Nathaniel vinton

Nathaniel Vinton is a writer based in New York. His nonfiction book, The Fall Line; How American Ski Racers Conquered a Sport on the Edge, was published in paperback form in 2016 by WW Norton and Company. It is available in bookstores, or you can order it here

From 2007 to 2016, Vinton was a member of the sports investigations team at the New York Daily News, reporting frequently on performance-enhancing drugs, brain injuries, and other legal matters affecting the sports world. He and his colleagues produced investigative pieces like "Babe Ruthless" and "Gunning for his Lawyer" and "Soccer Rat!" In 2009, they published American Icon: The Fall of Roger Clemens and the Rise of Steroids in America's Pastime (Alfred A. Knopf)

A lifelong student of Alpine ski racing, Vinton has covered the sport for Ski Racing, The New York Times, The International Herald Tribune, SKI, Skiing, Men's Journal, Skiing History and other publications.

 

ABOUT THE FALL LINE

Five years ago, the United States Olympic Team took a vibrant squad of adventurous downhill racers to the Winter Games in Vancouver, to represent their country on Alpine skiing’s biggest stage. Out in front were the two radically different skiers who over the previous decade had led a renaissance in American skiing: Lindsey Vonn, the U.S. Ski Team’s dazzling and fearless star, and Bode Miller, its reclusive and freakishly talented prodigal son. 

What followed in Vancouver was a display of courage, skill, and authenticity unmatched in the annals of ski racing’s long history. Vonn and Miller, each burdened in a different way by the searing defeats that each had met at the previous Games, led their underdog team on a runaway medal streak -- even as their sport grappled with climate change and a spate of injuries attributable to technological changes in skiing. 

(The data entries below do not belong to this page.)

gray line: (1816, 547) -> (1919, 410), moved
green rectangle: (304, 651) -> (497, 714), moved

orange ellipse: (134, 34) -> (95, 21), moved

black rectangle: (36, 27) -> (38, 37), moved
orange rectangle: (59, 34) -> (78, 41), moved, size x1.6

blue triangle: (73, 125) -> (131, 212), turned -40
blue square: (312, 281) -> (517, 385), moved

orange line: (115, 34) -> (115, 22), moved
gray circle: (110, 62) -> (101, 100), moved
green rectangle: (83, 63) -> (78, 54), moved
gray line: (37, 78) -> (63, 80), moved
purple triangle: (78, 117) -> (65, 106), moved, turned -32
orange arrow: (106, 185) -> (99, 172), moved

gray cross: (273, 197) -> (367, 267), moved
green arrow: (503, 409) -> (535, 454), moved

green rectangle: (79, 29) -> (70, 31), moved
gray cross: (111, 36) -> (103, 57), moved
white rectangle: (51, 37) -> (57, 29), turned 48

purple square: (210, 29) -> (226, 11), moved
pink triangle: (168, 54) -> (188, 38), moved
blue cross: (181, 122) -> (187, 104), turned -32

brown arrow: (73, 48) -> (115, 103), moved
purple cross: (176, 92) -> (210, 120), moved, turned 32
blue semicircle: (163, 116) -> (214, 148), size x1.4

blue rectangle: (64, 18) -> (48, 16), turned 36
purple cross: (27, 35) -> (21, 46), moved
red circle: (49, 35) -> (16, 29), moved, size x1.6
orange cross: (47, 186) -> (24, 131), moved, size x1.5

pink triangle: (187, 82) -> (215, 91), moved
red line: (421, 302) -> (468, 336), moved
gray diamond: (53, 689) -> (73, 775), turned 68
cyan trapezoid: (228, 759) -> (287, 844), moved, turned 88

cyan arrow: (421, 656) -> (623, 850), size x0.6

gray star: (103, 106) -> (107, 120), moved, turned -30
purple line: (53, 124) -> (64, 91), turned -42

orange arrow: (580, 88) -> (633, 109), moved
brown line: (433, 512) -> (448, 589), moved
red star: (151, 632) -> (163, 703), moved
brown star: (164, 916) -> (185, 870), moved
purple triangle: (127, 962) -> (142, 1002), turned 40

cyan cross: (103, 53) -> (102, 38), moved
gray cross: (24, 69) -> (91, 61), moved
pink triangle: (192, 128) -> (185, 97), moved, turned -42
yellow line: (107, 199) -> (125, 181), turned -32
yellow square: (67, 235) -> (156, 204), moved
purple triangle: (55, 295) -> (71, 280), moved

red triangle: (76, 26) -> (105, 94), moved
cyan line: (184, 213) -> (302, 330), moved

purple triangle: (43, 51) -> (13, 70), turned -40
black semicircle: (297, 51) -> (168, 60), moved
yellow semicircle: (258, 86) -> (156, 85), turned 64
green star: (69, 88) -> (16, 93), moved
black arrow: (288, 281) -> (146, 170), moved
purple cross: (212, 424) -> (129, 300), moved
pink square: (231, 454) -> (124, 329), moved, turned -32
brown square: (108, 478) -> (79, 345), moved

Now comes a book that captures these complicated athl-etes and their adrenal world in vivid detail, reconstructing the U.S. Ski Team’s most suspenseful and important season, while chronicling the decade-long rise of a U.S. ski racing dynasty. THE FALL LINE: How American Ski Racers Conquered a Sport on the Edge [W. W. Norton & Company; February 2, 2015, $26.95 hardcover] offers a definitive portrait of Vonn and Miller, two driven athletes who unseated European skiers whose nations had held the throne for almost a century. 

Veteran ski writer Nathaniel Vinton, an award-winning investigative sports journalist and lifelong student of Alpine skiing, weaves a narrative that is accessible to readers who’ve never skied, but also revelatory to those who follow the sport closely. Based on hundreds of interviews with the sport’s major figures, and on-the-ground reporting from dozens of race courses, The Fall Line is a thrilling journey deep into a spectacular sport, where athletes risk everything to sail across the snow and ice at 90 miles per hour. 

Timed for release to coincide with the FIS Alpine skiing world championships, (held February 2-15 in Beaver Creek, Colorado, and televised on NBC), this is the unauthorized inside story of how a group of iconoclastic athletes delivered a record-smashing performance that remains unsurpassed today, even by the Americans’ proud showing at the 2014 Sochi Games (which Vonn, now the girlfriend of golf icon Tiger Woods, missed due to injury).

The Fall Line covers the year-long buildup to the 2010 Olympics, tracking the American racers as they battle for season-long standings on the FIS Alpine skiing World Cup circuit. Vinton combines informed run-by-run commentary on the races with an insider’s knowledge of the daredevil world of downhill skiing—its career-ending crashes, million-dollar sponsorship deals, and decades-long rivalries. Along the way, Vinton summons ski racing’s rich history, while taking an unblinking look at the sport’s current state of affairs – its vulnerability to climate change, a rapidly evolving snowsports industry, and safety concerns over the sport’s inherent mortal danger. 

Drawing on relationships fostered during more than 15 years reporting on downhill ski racing, Vinton captures this underdog story from every angle—the athletes, coaches, sponsors, trainers, equipment techs, and the swelling numbers of US skiing enthusiasts watching at home or hitting the road to cheer on the team. THE FALL LINE is the story of an American dynasty in alpine skiing, and the intrepid athletes—not just Miller and Vonn, but Julia Mancuso, Andrew Weibrecht, Ted Ligety, and others —who carved out a space for America on the global alpine skiing stage. THE FALL LINE delivers the thrill of alpine racing alongside a panoramic view of the sport’s past, present, and future.